Following that admission, the bank reversed course, with CBA confirming it would apologize to affected staff and the 45 employees made redundant would be asked to return to work, apply for alternative roles, or take a redundancy package. “We have apologized to the employees concerned and acknowledge we should have been more thorough in our assessment of the roles required,” the spokesperson told Bloomberg.

The union has claimed the outcome as a “massive win” for its members, but admitted that in many cases, the damage had already been done to these workers. Many of the workers have been left in limbo for weeks over the fate of their jobs, while some have been hit with the sudden real fear of not being able to pay their bills. The bank has faced pressure from the FSU to recognize the negative impact it has had on staff, with the union using the case as a warning to other employers about the potential reputational risks of rushing to adopt AI.

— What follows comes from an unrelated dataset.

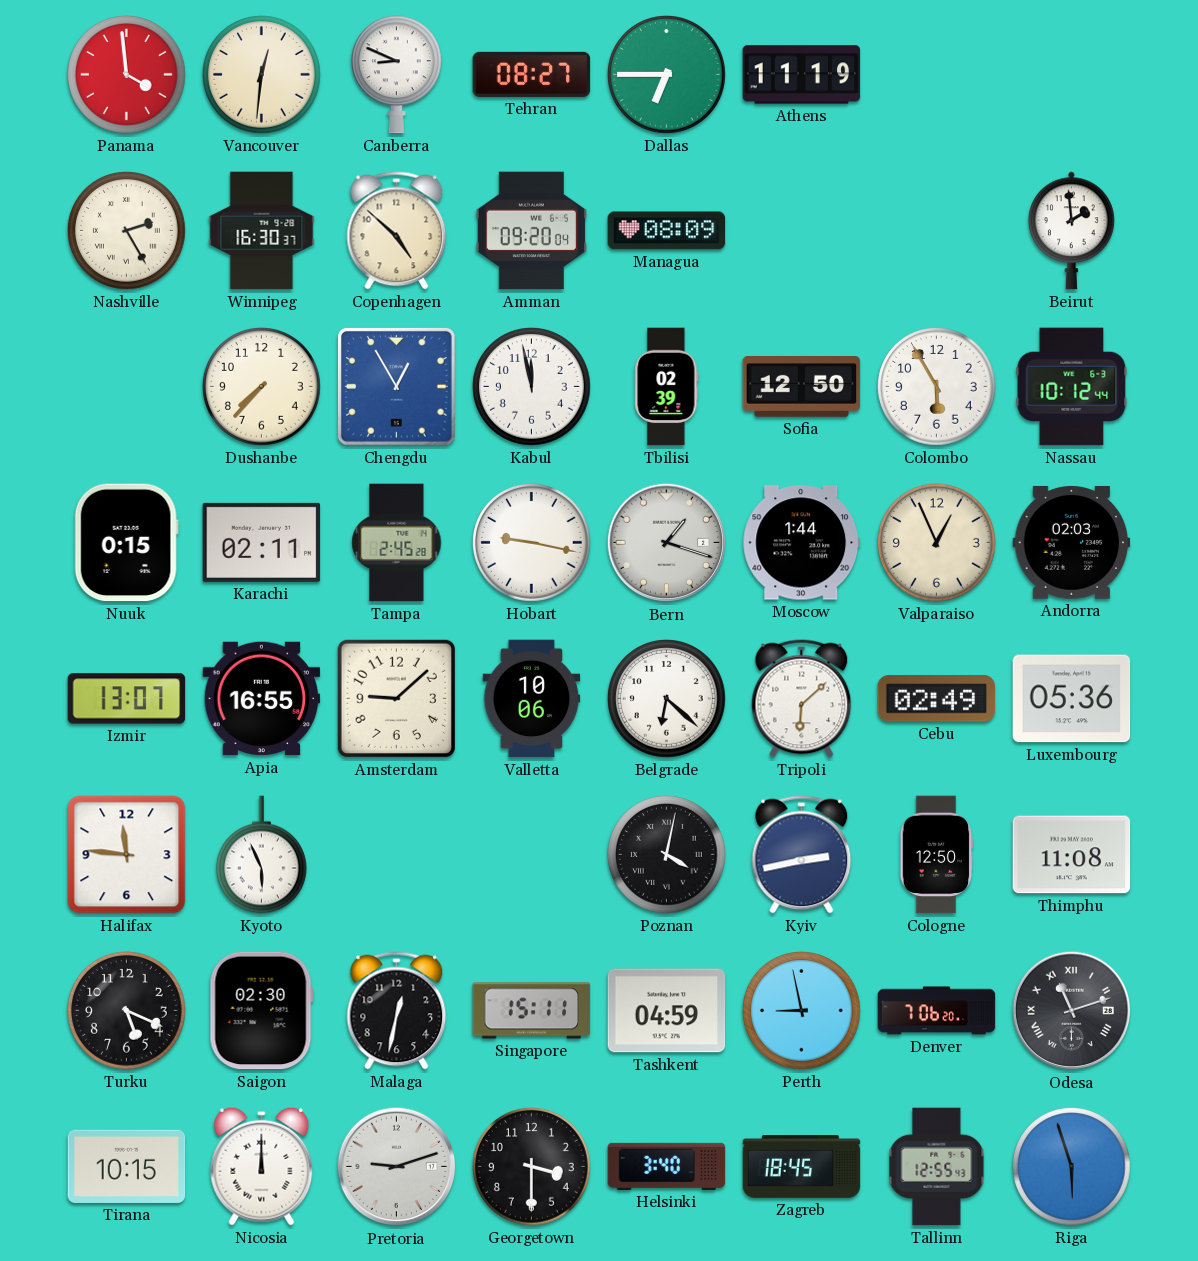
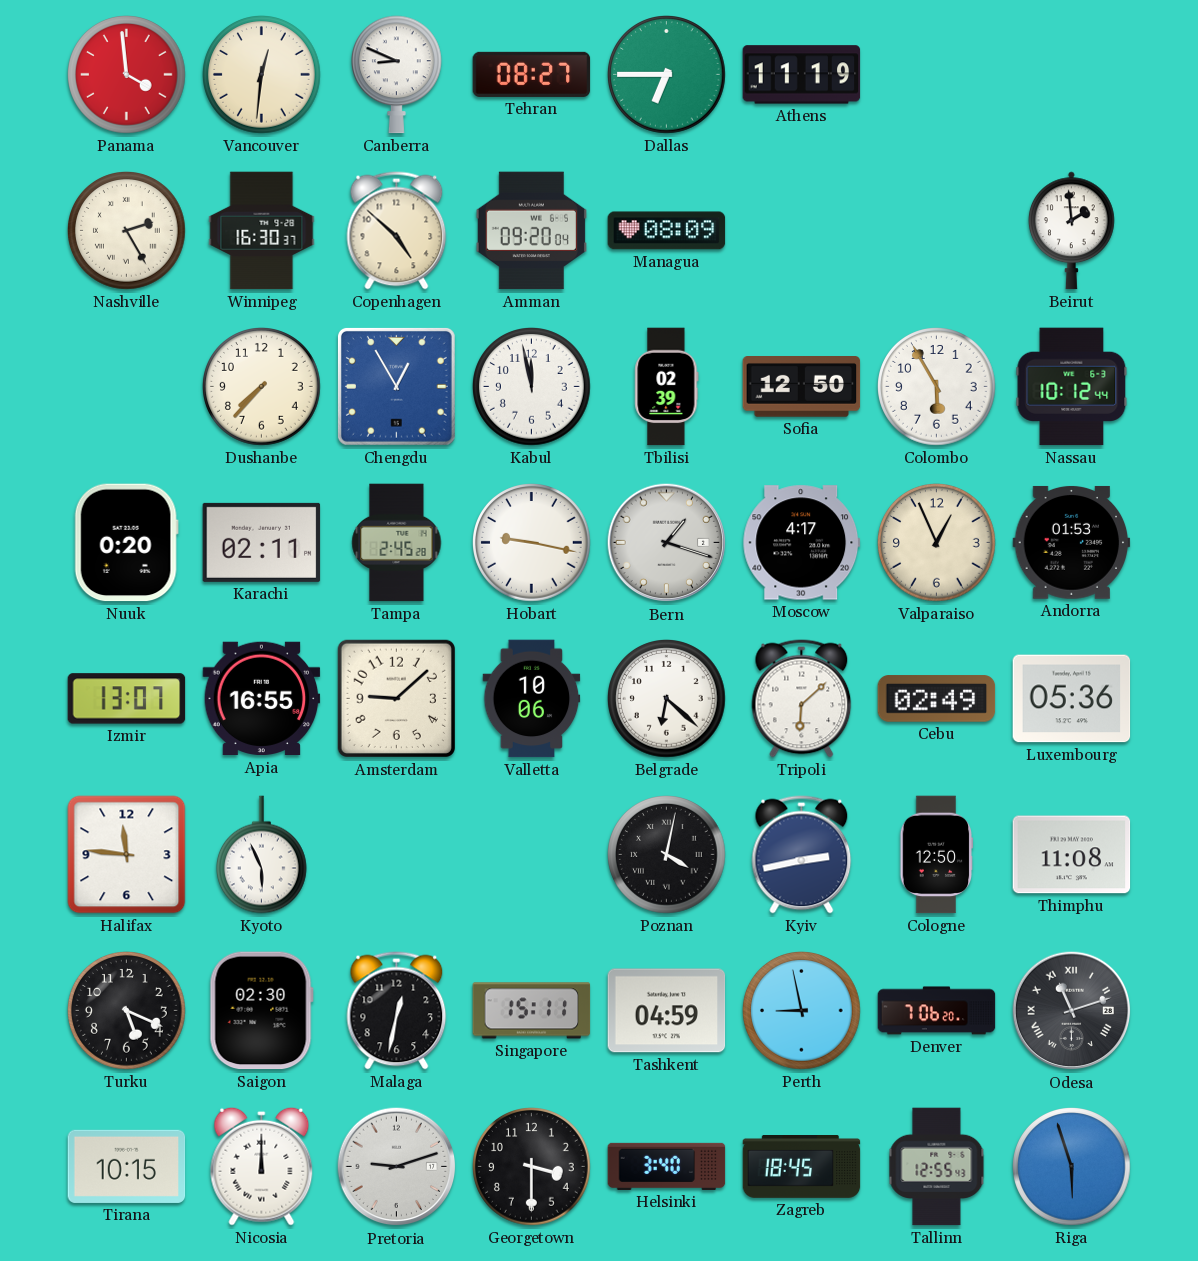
Nuuk: 0:15 -> 0:20
Moscow: 1:44 -> 4:17
Andorra: 02:03 -> 01:53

Despite walking back this decision, CBA has not indicated that it will slow its adoption of automation technology. The bank announced a partnership with OpenAI earlier last week, with both companies working together to build advanced generative AI tools for services like scam detection, fraud prevention, and improved personalization. CBA has maintained that this is a move designed to help staff and embed the “responsible use of AI,” but the decision has been greeted with skepticism from workers.

The bank is part of a broader trend, with the global financial sector expected to cut as many as 200,000 jobs over the next three to five years, according to Bloomberg Intelligence. Banks see AI as a key part of cutting costs and streamlining, with “back office, middle office and operations roles” among the most vulnerable. This push has gained fresh impetus since OpenAI and similar companies have rolled out products that are now capable of handling far more of the non-core or backend work that banks previously relied on human workers for.

For the 45 workers at the center of the row, the next few weeks will likely be about deciding whether to go back to a job they were told no longer existed. The FSU has predicted many will still opt to leave, with trust in management believed to have been broken beyond repair. “The damage has already been done,” the union said. “All it’s shown is that the Bank’s hand can come down without warning on any worker.”

The union has also flagged that while the case is settled, another case with the Fair Work Commission (FWC) is ongoing. That case deals with CBA’s obligations for consultation over its use of AI more generally. Whether or not this will further curtail the bank’s use of AI is still up for grabs, but one thing is for certain: the road to automation and AI-based banking looks like it will be a far bumpier ride than bank executives originally imagined.